Start of DATA FOR THIS EXERCISE
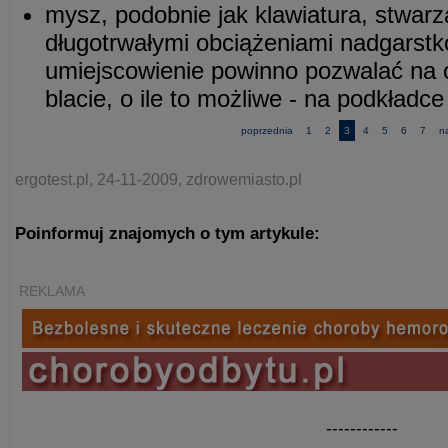
mysz, podobnie jak klawiatura, stwar
długotrwałymi obciążeniami nadgarstkó
umiejscowienie powinno pozwalać na 
blacie, o ile to możliwe - na podkładce
poprzednia
1
2
3
4
5
6
7
n
ergotest.pl, 24-11-2009, zdrowemiasto.pl
Poinformuj znajomych o tym artykule:
REKLAMA
------------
End of DATA FOR THIS EXERCISE
### REQUIRED WORK
What you return must match each record exactly and contain no images.

### OUTPUT FOR THIS TASK
mysz, podobnie jak klawiatura, stwar
długotrwałymi obciążeniami nadgarstkó
umiejscowienie powinno pozwalać na 
blacie, o ile to możliwe - na podkładce
poprzednia
1
2
3
4
5
6
7
n
ergotest.pl, 24-11-2009, zdrowemiasto.pl
Poinformuj znajomych o tym artykule:
REKLAMA
------------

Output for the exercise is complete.